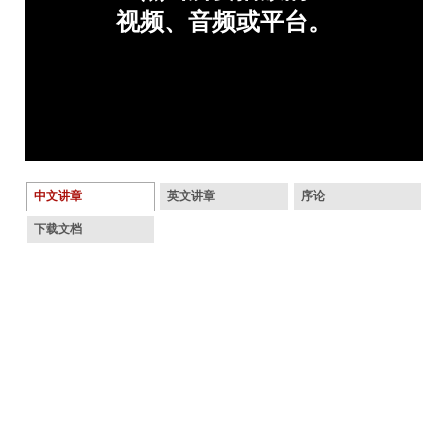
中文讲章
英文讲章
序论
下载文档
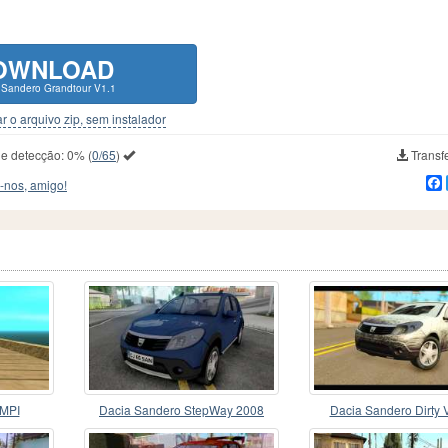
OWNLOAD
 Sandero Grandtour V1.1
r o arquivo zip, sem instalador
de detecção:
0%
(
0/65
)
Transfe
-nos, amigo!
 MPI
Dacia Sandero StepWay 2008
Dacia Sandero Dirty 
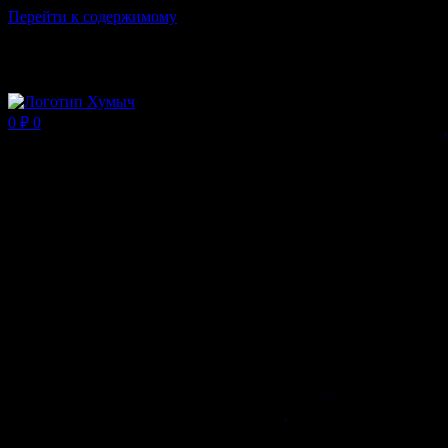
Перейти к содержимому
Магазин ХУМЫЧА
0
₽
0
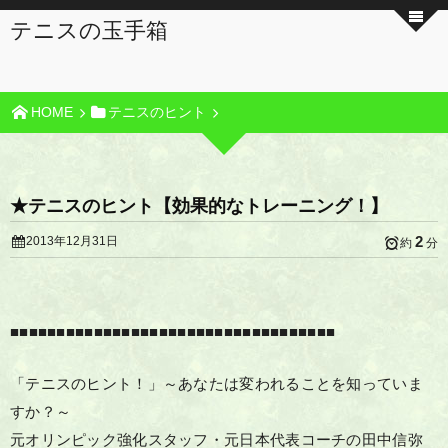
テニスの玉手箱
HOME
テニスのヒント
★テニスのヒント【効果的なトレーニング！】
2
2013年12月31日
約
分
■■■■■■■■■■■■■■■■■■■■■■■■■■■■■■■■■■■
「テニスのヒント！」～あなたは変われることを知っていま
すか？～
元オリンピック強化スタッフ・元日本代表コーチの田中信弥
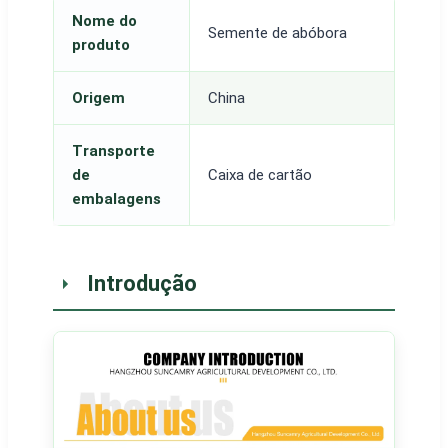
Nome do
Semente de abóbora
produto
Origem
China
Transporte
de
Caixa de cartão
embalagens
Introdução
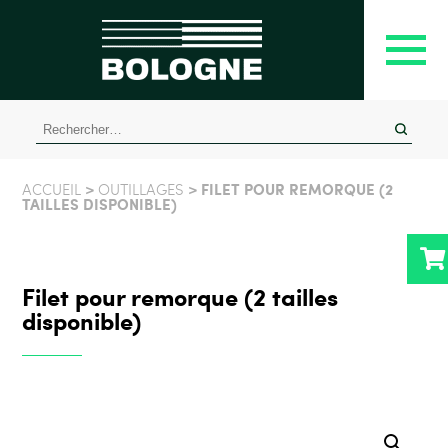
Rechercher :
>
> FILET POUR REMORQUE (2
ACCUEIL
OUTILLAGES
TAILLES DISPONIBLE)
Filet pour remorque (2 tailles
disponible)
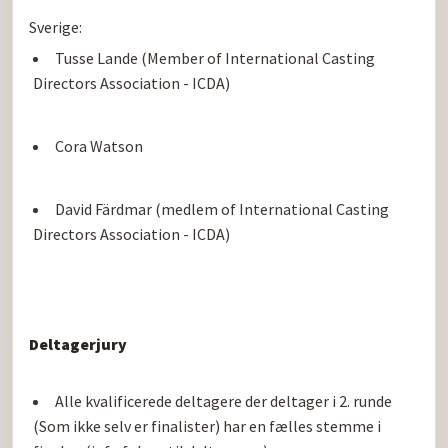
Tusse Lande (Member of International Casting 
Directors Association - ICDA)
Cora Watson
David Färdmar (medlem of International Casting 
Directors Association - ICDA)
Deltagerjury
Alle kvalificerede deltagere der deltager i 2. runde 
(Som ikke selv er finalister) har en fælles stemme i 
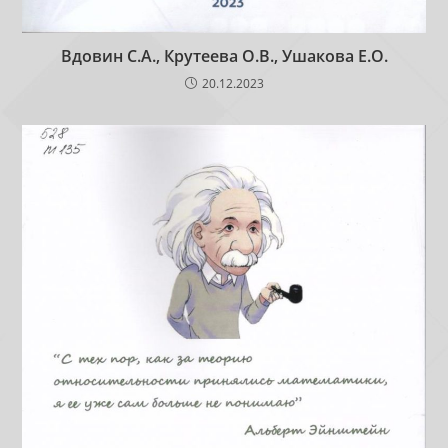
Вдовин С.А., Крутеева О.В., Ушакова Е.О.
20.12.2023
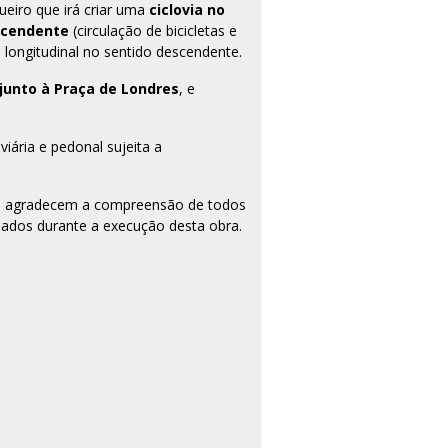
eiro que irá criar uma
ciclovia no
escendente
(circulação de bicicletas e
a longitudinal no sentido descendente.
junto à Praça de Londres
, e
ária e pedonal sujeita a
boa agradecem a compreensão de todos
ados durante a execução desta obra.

* Required work *
Output the data verbatim, images excluded.

* Task output *
中文讲章
英文讲章
序论
下载文档
OWNLOAD
 Sandero Grandtour V1.1
r o arquivo zip, sem instalador
de detecção:
0%
(
0/65
)
Transfe
-nos, amigo!
 MPI
Dacia Sandero StepWay 2008
Dacia Sandero Dirty 
Перейти к содержимому
Магазин ХУМЫЧА
0
₽
0
テニスの玉手箱
HOME
テニスのヒント
★テニスのヒント【効果的なトレーニング！】
2
2013年12月31日
約
分
■■■■■■■■■■■■■■■■■■■■■■■■■■■■■■■■■■■
「テニスのヒント！」～あなたは変われることを知っていま
すか？～
元オリンピック強化スタッフ・元日本代表コーチの田中信弥
Nome do
Semente de abóbora
produto
Origem
China
Transporte
de
Caixa de cartão
embalagens
Introdução
Rechercher :
>
> FILET POUR REMORQUE (2
ACCUEIL
OUTILLAGES
TAILLES DISPONIBLE)
Filet pour remorque (2 tailles
disponible)
Tusse Lande (Member of International Casting 
Directors Association - ICDA)
Cora Watson
David Färdmar (medlem of International Casting 
Directors Association - ICDA)
Deltagerjury
Alle kvalificerede deltagere der deltager i 2. runde 
(Som ikke selv er finalister) har en fælles stemme i 
Вдовин С.А., Крутеева О.В., Ушакова Е.О.
20.12.2023
eiro que irá criar uma
ciclovia no
escendente
(circulação de bicicletas e
a longitudinal no sentido descendente.
junto à Praça de Londres
, e
ária e pedonal sujeita a
boa agradecem a compreensão de todos
ados durante a execução desta obra.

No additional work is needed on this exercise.